It was the ritual, do you see, that the girls should each choose a partner for the dance and stay thus so until the classes ended.
The first two or three girls picked their partners with indifference, almost embarrassment, at the task.
Then it was Sencha's turn.
I was at the rear of the group, peering over and around basin-cut hair and protruding ears, and the snickering of boys caught up so in a situation that was best to ridicule that they remain aloof from the process.
She walked toward the first rank of grinning, nodding, freckled faces. And easing them aside, she slid betwixt their slight frames and ventured beyond, until she came face to face with me.
'I choose you.'
That was all she said.
But when we were together, stamping away: heel and toe, heel and toe, pivoting and touching, clasping hands, circling and bowing and circling again and again, I felt her soft, strong, supple wrists and smelled the sunny warmth of her hair and her fresh washed skin.
And I loved her, even then, as only a child can love another child.

I laboured through the days of school, each day a treasure to be there in sight of her, where she laughed and teased with her friends, and I, working at my lessons, hoping to excel, so that I might elevate myself in her eyes.
There was no need.
As I found out, to my surprise. And though I did well enough to keep up and better those of my level, it seemed to make little difference to Sencha. For when we came together at folk-dancing, it was as if we had never really been apart.

We walked home together after school, all the long miles to her village. I met her parents. She introduced me to them without reservation, without secrecy, without a second thought.
She was an only child. But she had a dog. A cairn terrier. Corrie was his name. And such a stout and robust little beast was he that I soon made friends with him.

And on the long, balmy evenings before nightfall, we would take him across the meadows and out beneath the lee of the trees that swayed under the milky sky at dusk.
Then I would say my goodbyes, and take the low paths all the way to home and supper.

And so it went for many a month. And I watched her eyes glinting, and her lithe form flitting, and her agile limbs disporting by the bright of day and the hint of autumn.
My Mother and Father had no cause for displeasure at these events. I always did as they bade and was there when required.
Though I was aware that Father could be posted somewhere else sometime in the future... Never now... Never until... 
Sencha and I were benevolently observed: though we may not have been that much aware, by adults who were trusting and yet not unmoved by our adolescent tryst.

On the many times of our walks together, we would speak of our lives and our hopes of what might become us in the future. And Sencha would take me by the hand and turn my head toward the setting sun and say, 'There, my dear, is where you and I are bound together: out into the sunset, looking forward to the next new day. Let us walk that way together.'
And we would cry and laugh, and hug each to the other.
'Row, row, row your boat gently down the stream.

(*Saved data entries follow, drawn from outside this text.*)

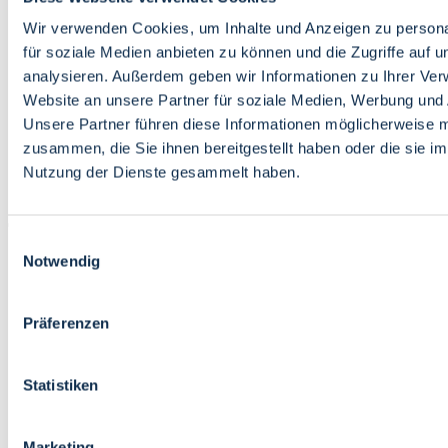
Bildung
Wirtschaft
Wir verwenden Cookies, um Inhalte und Anzeigen zu persona
Wissenschaft
für soziale Medien anbieten zu können und die Zugriffe auf 
Marktplatz
analysieren. Außerdem geben wir Informationen zu Ihrer Ve
Website an unsere Partner für soziale Medien, Werbung und 
Bremen barrierefrei
Login
Unsere Partner führen diese Informationen möglicherweise m
Leichte Sprache
zusammen, die Sie ihnen bereitgestellt haben oder die sie i
Zur Deutschen Gebärdensprache
Nutzung der Dienste gesammelt haben.
English
Einwilligungsauswahl
Notwendig
Präferenzen
Bremen barrierefrei
Login
Statistiken
Leichte Sprache
Zur Deutschen Gebärdensprache
English
Marketing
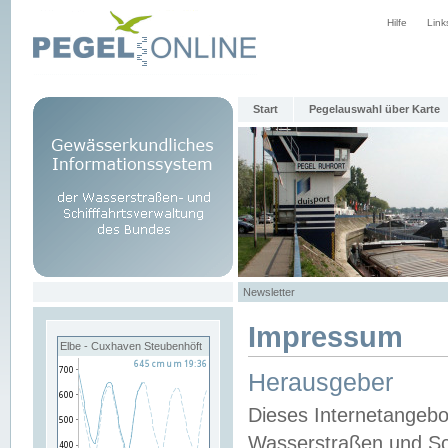
Hilfe
Link
Start
Pegelauswahl über Karte
Newsletter
Impressum
Elbe - Cuxhaven Steubenhöft
Herausgeber
Dieses Internetangebo
Wasserstraßen und Sch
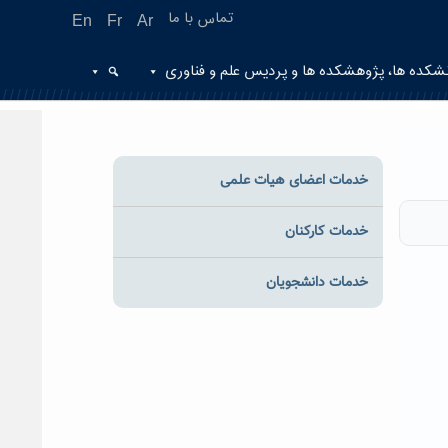
تماس با ما
En
Fr
Ar
شکده ها، پژوهشکده ها و پردیس علم و فناوری
خدمات اعضای هیات علمی
خدمات کارکنان
خدمات دانشجویان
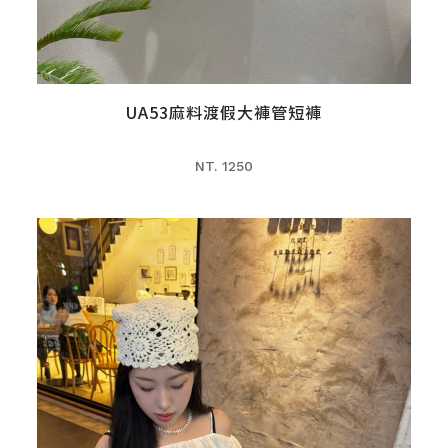
UA53麻料渡假大褲管短褲
NT. 1250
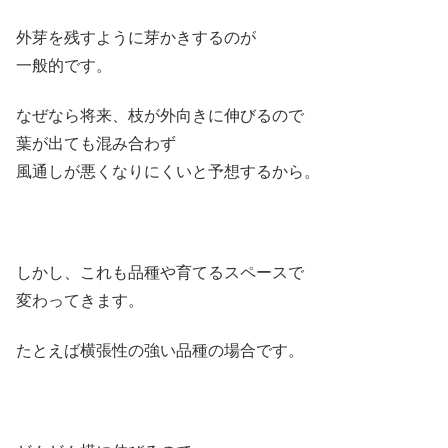
外芽を残すように芽かきするのが
一般的です。
なぜなら将来、枝が外向きに伸びるので
葉が出ても混み合わず
風通しが悪くなりにくいと予想するから。
しかし、これも品種や育てるスペースで
変わってきます。
たとえば横張性の強い品種の場合です。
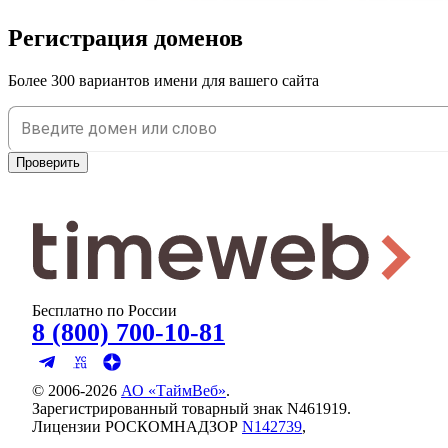
Регистрация доменов
Более 300 вариантов имени для вашего сайта
Проверить
Бесплатно по России
8 (800) 700-10-81
© 2006-
2026
АО «ТаймВеб»
.
Зарегистрированный товарный знак N461919.
Лицензии РОСКОМНАДЗОР
N142739
,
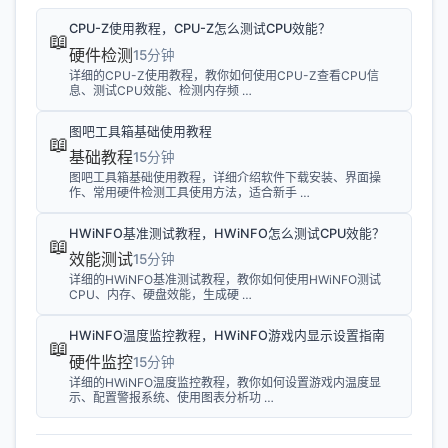
CPU-Z使用教程，CPU-Z怎么测试CPU效能？
📖
硬件检测
15分钟
详细的CPU-Z使用教程，教你如何使用CPU-Z查看CPU信
息、测试CPU效能、检测内存频 …
图吧工具箱基础使用教程
📖
基础教程
15分钟
图吧工具箱基础使用教程，详细介绍软件下载安装、界面操
作、常用硬件检测工具使用方法，适合新手 …
HWiNFO基准测试教程，HWiNFO怎么测试CPU效能？
📖
效能测试
15分钟
详细的HWiNFO基准测试教程，教你如何使用HWiNFO测试
CPU、内存、硬盘效能，生成硬 …
HWiNFO温度监控教程，HWiNFO游戏内显示设置指南
📖
硬件监控
15分钟
详细的HWiNFO温度监控教程，教你如何设置游戏内温度显
示、配置警报系统、使用图表分析功 …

Merrily, merrily, merrily, merrily, life... '

By the hard days of winter's turn, when the leaves were all gone and the grasses rattled with the death of autumn, it happened.
Sencha did not come to school.
I ran through the misting rain, as hard and swiftly as I could, to her tucked-away village, to her cottage house, and there discovered Corrie, moping about at the low door that was the threshold of his home. I picked him up, brushing away the slick upon his back.
He whimpered, as I knocked and was let inside.
Sencha was very ill.
What it could be, no one seemed to know.
The doctor from a larger, more prominent village, could only shake his head.
It was some kind of malady, the like of which he had never encountered.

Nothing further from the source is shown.